Inflation rises again, hitting 2.4% in January: Statistics Canada
Experts say national statistics data only slightly dents the odds of the Bank of Canada cutting its key interest rate this year.
OTTAWA — The annual pace of inflation jumped last month to 2.4%, its fastest rate in almost two years, fuelled by higher costs at the gas pump, pricey tomatoes and a rare surge in clothing costs.
The move compared with a year-over-year increase of 2.2% in December, and topped the 2.3% economists predicted for January in a poll by financial markets data firm Refinitiv.
Much of the bump came as concerns about events in the Middle East helped pushed gas prices up 11.2% compared with January 2019 when a global supply glut lowered oil prices.
Statistics Canada said Feb. 19 excluding gasoline the year-over-year inflation rate would have been 2% in January.
But by the end of January, prices dropped over concerns of the novel coronavirus outbreak and economists said that the effect of gas prices should dissipate.
Experts also said the data released Feb. 19 by the national statistics office only slightly dents the odds of the Bank of Canada cutting its key interest rate this year.
The central bank has left the door open to a rate cut to stimulate growth — and consumer spending — if it sees an economic slowdown that is more persistent than expected.
“I think they’re a bit concerned that with slower growth more recently, inflation won’t stay on target,” said Josh Nye, a senior economist with RBC Economics.
“Despite a bit of upside surprise in terms of the headline rate in January and core inflation still at 2%, I think the door is still open to the Bank of Canada lowering interest rates this year.”
The average of Canada’s three measures for core inflation, which are considered better gauges of underlying price pressures and closely tracked by the Bank of Canada, was 2.033% compared with 2.067% for December.
“Despite the acceleration in headline inflation, underlying price pressures appear to be losing some momentum,” Royce Mendes, a senior economist at CIBC, wrote in a note.
The overall increase in prices of 2.4% compared with a year ago was also driven by increased mortgage interest costs, purchases of passenger vehicles, auto insurance premiums, and a bump in rents, Statistics Canada said.

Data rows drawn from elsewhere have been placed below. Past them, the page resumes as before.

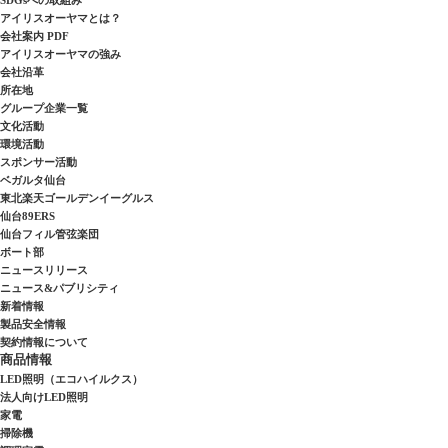
アイリスオーヤマとは？
会社案内 PDF
アイリスオーヤマの強み
会社沿革
所在地
グループ企業一覧
文化活動
環境活動
スポンサー活動
ベガルタ仙台
東北楽天ゴールデンイーグルス
仙台89ERS
仙台フィル管弦楽団
ボート部
ニュースリリース
ニュース&パブリシティ
新着情報
製品安全情報
契約情報について
商品情報
LED照明（エコハイルクス）
法人向けLED照明
家電
掃除機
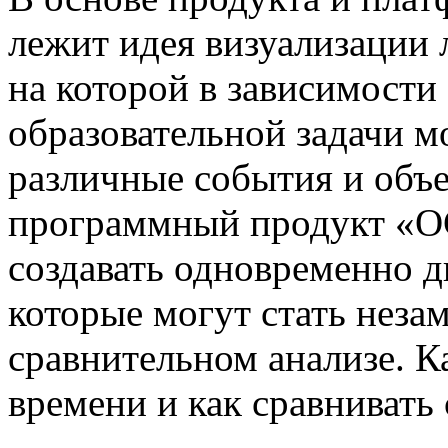
лежит идея визуализации 
на которой в зависимости
образовательной задачи 
различные события и объе
программный продукт «ОС
создавать одновременно д
которые могут стать нез
сравнительном анализе. К
времени и как сравнивать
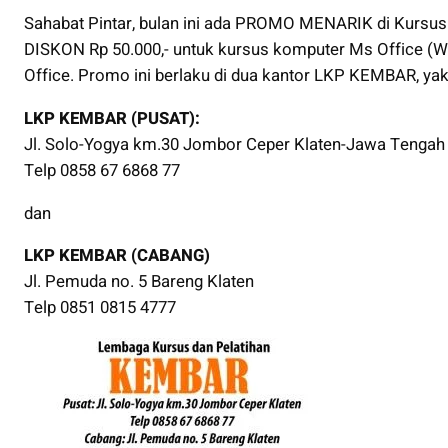
Sahabat Pintar, bulan ini ada PROMO MENARIK di Kursu
DISKON Rp 50.000,- untuk kursus komputer Ms Office (W
Office. Promo ini berlaku di dua kantor LKP KEMBAR, yakn
LKP KEMBAR (PUSAT):
Jl. Solo-Yogya km.30 Jombor Ceper Klaten-Jawa Tengah
Telp 0858 67 6868 77
dan
LKP KEMBAR (CABANG)
Jl. Pemuda no. 5 Bareng Klaten
Telp 0851 0815 4777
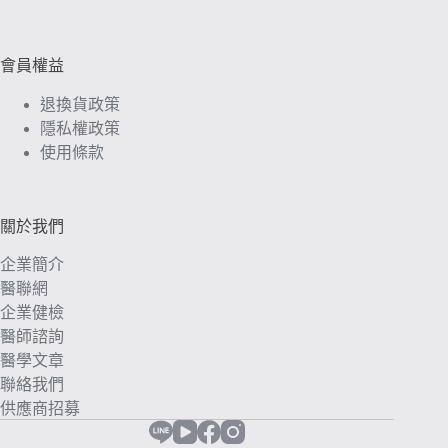
會員權益
退換貨政策
隱私權政策
使用條款
關於我們
企業簡介
醫聯網
企業健檢
醫師諮詢
醫學文章
聯絡我們
供應商招募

Increases were partly offset by lower prices for telephone services, internet access, tuition fees and traveller accommodation, the agency said.
Costs grew for fresh vegetables by 5%, largely attributable the agency says to a 10.8% bump in the price of tomatoes stemming from inclement weather in growing regions of the United States and Mexico.
And clothing and footwear — normally not an inflationary driver — shot up 3.9% from a year earlier, which economists noted was its fastest annual growth recorded since 1991.
BMO chief economist Douglas Porter noted housing costs seemed strangely mild — rent costs slowed to 2.4% in January from the 3.4% in December — even as home prices across the country flared higher.
The headline inflation figure may be understating jumps in home costs over the last year, he said.
Overall, the inflation rate “slightly reduce the odds of a Bank of Canada rate cut,” Porter said.
“But make no mistake, the market is still largely expecting a rate cut at some point this year.”
Regionally, prices on a year-over-year basis rose more in January than December in every province except Ontario and Quebec.